According to Paul, God is the source of all comfort—and Paul needed it. Since trusting Christ as his Savior, turmoil and trials had hounded him. Beatings, stonings, jail time, he faced them all—but found his comfort in knowing God was in control and he was doing God’s will.

God hasn’t changed roles. As He comforted Paul, so He comforts me—not only when we lose a loved one but as we face life’s challenges each day. Paying attention to how God comforts us helps us be better comforters.

God’s comfort never runs out nor does He ever tire of giving it. Giving comfort to others is taxing and can drain the emotions. God can handle the task, for He is all-powerful. Nothing we face is too difficult for Him to know how to comfort us.

Comforting others is often inconvenient. Jesus’ ministry was filled with interruptions from others. When we choose to comfort others, we, too, will have to deal with being inconvenienced. Death, accidents, and broken relationships never happen at a convenient time.

Comforting others takes time we could use for something else—perhaps something more enjoyable. True comfort is more than shooting someone a text or email. Or posting a “prayers” comment on their Facebook post. It involves hands-on activities when possible.

While comforting others is time-consuming, doing so brings comfort to us. God designed us to be involved in others’ lives. Doing so fulfills part of His plan for our life. We can only fully appreciate God’s comfort when we channel it to others.

Don’t soak up God’s comfort without squeezing out some for others.

Prayer: Father, use us as instruments of comfort to those who are hurting.

God Understands

O Lord, you have examined my heart and know everything about me.
You know when I sit down or stand up. You know my thoughts even when I’m far away.

Psalm 139:1-2 NLT

Regardless of how many times I explained the concept, some continued to misunderstand and make mistakes.
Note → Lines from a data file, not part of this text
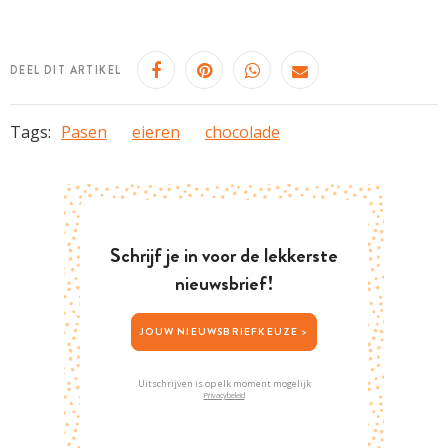
DEEL DIT ARTIKEL
Tags:
Pasen
eieren
chocolade
Schrijf je in voor de lekkerste
nieuwsbrief!
JOUW NIEUWSBRIEFKEUZE >
Uitschrijven is op elk moment mogelijk
Privacybeleid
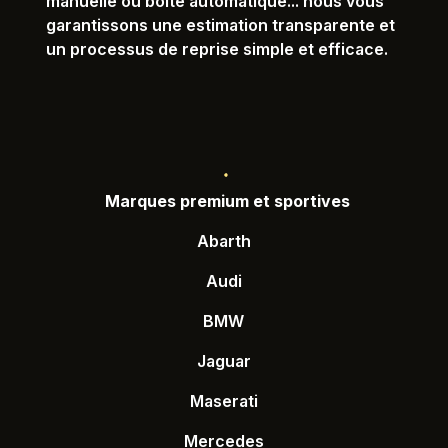
manuelle ou boîte automatique... nous vous
garantissons une estimation transparente et
un processus de reprise simple et efficace.
Marques premium et sportives
Abarth
Audi
BMW
Jaguar
Maserati
Mercedes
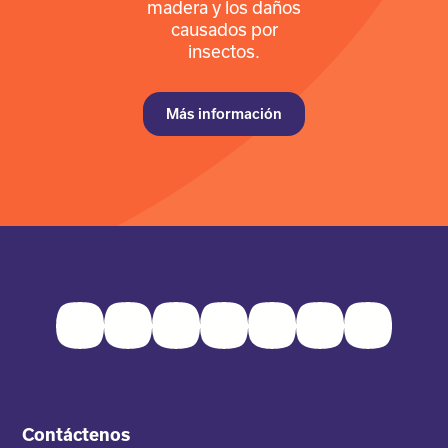
madera y los daños
causados por
insectos.
Más información
Facebook
Twitter
Instagram
Youtube
Pinterest
LinkedIn
TikTok
Contáctenos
Correctly punctuating compound sentences is one of the simplest yet most difficult concepts I teach in Language Arts. The rule is simple: when two independent clauses are joined by a coordinating conjunction, a comma must precede the conjunction. In order for an independent clause to be claimed as such, it must have a subject, verb, and a complete thought—not just a verb and a few prepositional phrases.
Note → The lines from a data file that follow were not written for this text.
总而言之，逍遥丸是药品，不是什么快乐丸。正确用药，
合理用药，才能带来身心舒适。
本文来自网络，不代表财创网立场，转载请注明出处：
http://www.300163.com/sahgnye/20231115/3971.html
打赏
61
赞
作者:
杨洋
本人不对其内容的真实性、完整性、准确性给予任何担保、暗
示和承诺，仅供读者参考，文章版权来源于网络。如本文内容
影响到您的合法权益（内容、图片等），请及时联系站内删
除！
And it was the latter that confused many students. Many of them placed a comma when the sentence was actually a simple sentence with compound verbs. Others would mistake the word “then” for a coordinating conjunction and place a comma. I spilled much red ink correcting papers that related to correctly punctuating compound sentences. Although I explained the concept in every imaginable way, the rule often didn’t sink in. Their failure to understand cost them many unnecessary mistakes.

I, too, have failed to understand concepts when I was in school. My misunderstanding was more in math than English classes though. But more worrisome is being misunderstood by others. The psalmist was confident God understood him. After all, God had created him. He knew everything about him, even his innermost thoughts.

Failing to understand a concept and being misunderstood by others aren’t pleasant. Both can lead to frustration. I’ve taught students who practically gave up, and I’ve known people who struggled with depression because others just didn’t “get” them.

Since God made us, He knows everything about us. He knows what things we struggle with—the hard subject, the unpleasant work atmosphere, the tough relationship, the co-dependent friend, the addiction. He doesn’t have to hear us voice our frustrations because He knows our thoughts. He understands us.

There will always be things we don’t understand, as well as some who don’t understand us. We can live with that as long as our Creator is by our side, guiding us along life’s journey. He’s the friend who will never leave, who will always comfort, and who will forever understand.

Take comfort in knowing God understands when no one else does.